Hacker News new | ask | show | jobs
by maxander 2417 days ago
A dedicated, well-maintained name abstraction is certainly something that needs to happen. More than interesting, it's a bit bizarre that this hasn't been done yet (AFAIK.)

In terms of developer-facing complexity, this could be a laughably simple thing to use- just a type that supports equality, perhaps ordering, and conversion to string. Only the constructor would need to be complex. :)

I guess the reason this hasn't been done is simply that the implementation would never be "correct"- there is no formal specification of human names out there, and there would always be cases where some poor individual with an unusual name falls afoul of the system. Strictly fewer cases than we have today, where everyone rolls their own name system, but still some; it's not a solvable problem the way timezone conversion is.

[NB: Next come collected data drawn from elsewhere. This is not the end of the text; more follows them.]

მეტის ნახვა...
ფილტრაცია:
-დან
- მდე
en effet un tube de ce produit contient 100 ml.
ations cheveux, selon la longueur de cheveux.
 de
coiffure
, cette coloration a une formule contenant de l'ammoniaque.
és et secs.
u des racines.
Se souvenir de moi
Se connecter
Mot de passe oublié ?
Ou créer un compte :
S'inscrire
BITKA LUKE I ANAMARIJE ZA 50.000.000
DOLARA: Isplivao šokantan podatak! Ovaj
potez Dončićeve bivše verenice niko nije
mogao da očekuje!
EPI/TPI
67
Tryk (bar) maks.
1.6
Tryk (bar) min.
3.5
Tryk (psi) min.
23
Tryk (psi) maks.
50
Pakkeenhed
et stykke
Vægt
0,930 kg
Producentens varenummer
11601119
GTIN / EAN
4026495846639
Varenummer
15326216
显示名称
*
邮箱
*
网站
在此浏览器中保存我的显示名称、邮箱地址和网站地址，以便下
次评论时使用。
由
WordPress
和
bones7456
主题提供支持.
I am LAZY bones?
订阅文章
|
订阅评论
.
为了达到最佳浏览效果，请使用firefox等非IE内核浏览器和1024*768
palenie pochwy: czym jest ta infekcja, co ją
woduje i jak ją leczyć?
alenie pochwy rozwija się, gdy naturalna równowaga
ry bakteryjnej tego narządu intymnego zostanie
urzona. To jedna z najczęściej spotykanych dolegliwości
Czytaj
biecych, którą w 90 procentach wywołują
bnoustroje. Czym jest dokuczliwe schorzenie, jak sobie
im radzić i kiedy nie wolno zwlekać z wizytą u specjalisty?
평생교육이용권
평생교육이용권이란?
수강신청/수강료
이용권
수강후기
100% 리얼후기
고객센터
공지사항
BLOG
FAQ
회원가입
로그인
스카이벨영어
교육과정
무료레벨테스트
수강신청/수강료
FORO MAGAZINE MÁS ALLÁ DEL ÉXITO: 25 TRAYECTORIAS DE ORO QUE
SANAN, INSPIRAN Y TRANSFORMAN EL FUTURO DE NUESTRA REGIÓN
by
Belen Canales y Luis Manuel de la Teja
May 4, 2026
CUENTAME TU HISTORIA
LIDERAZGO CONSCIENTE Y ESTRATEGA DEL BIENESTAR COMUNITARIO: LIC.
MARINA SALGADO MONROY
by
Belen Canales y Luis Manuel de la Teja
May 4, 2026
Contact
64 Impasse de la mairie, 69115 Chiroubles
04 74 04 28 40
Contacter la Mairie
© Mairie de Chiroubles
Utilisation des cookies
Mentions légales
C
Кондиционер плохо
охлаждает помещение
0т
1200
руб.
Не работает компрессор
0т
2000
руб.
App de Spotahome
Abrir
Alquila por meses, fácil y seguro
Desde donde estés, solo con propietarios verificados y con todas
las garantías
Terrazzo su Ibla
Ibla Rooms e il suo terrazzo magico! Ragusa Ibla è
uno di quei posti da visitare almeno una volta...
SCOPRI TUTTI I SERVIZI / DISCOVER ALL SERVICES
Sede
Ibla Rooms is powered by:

But, on the other hand, that's the way the world is- messy. Developers are going to have to learn better best practices for communally doing our best in cases where there is no perfect answer, because there's only going to be more of such cases as tech continues to eat the world.

2 comments

I actually attempted to do this.

I used ML techniques to help smooth over some of the difficult parts (there are many difficult parts). The hardest cases are ambiguous names, for instance delineating Hispanic vs. Puerto Rican naming conventions (they're different). The fundamental approach involved pushing all ambiguity up to the end user, so they always have the option to correct the system.

https://www.alphanym.com/demo/?jm2

I’m pretty sure it’s solvable, the main problem is that we break up names into first and last to identify the parts and we do bad data quality checks. Let’s say we did just have one field and a service that was trained on each counties’s variations that could return the parts of the name you wanted. So some database and detection system to understand the pattern. It’s definitely possible since we humans do read and understand names just fine in our own locales.
I'm not convinced it is solvable. I don't think the general case is reliably solved even by humans.

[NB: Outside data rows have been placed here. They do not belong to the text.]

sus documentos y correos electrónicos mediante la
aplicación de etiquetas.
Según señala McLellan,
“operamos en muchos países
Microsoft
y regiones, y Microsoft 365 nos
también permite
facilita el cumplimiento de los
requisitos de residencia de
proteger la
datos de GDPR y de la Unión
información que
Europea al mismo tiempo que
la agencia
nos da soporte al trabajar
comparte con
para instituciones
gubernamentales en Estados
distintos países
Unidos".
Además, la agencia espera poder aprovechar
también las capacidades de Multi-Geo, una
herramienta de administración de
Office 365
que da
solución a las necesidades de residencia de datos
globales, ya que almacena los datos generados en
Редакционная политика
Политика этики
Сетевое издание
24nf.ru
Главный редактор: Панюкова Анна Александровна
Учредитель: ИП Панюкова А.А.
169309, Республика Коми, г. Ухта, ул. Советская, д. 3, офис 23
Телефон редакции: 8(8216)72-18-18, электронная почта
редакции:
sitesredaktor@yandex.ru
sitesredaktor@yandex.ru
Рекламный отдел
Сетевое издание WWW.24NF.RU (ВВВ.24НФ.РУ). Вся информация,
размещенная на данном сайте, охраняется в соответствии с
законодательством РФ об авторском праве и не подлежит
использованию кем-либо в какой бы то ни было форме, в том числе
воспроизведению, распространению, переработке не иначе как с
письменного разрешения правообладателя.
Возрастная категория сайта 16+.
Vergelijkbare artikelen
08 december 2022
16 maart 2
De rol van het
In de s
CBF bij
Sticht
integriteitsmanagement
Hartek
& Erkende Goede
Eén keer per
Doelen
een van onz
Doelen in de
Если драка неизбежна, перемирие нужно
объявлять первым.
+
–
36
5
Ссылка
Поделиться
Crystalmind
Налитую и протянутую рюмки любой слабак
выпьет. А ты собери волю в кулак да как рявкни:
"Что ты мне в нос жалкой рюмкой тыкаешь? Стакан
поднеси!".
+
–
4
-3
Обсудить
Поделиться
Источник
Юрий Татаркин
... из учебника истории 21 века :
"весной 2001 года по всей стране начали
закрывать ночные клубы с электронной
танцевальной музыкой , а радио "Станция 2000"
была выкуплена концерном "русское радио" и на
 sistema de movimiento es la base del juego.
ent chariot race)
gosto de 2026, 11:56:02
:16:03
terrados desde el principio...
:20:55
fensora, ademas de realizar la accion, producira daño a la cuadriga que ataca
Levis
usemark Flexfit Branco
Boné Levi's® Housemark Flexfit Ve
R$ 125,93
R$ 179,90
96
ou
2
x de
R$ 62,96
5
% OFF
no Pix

E.g. is Carlos the same person as Karl?

Well, that depends. Was one of them localized, or are these the actual given names. Just this weekend I was on an offsite and saw a Spanish book about Karl Marx, or Carlos Marx as they had written it in the title, in the library of the house we stayed in.

Clearly in this instance the names are the same, but that requires knowing that Carlos Marx maps to Karl Marx and that Karl Marx is a famous name; otherwise you can't assume the name was translated.

There were many other names on books in that library. I don't know which one of them - if any - also maps to someone known under another name, because that requires me to know which person they are about.

Is Curt, Curth, Kurt the same person? My uncle had all three on different documents, and delighted in telling people about it.

What about countries like the UK, where there is no legal requirement to notify anyone of a change of name, and where a the legal way of formally changing your name - a "deed poll" is just a document structured in a certain way where you assert that you are known under a certain name? My ex is known under at least three different name combinations, all of which are present on different sets of legal documents.

Some subsets of the issue is solvable, but for example there is no way of taking a full name and returning the "name this person prefers to be known by" because the name does not contain that information. You can make a pretty good guess.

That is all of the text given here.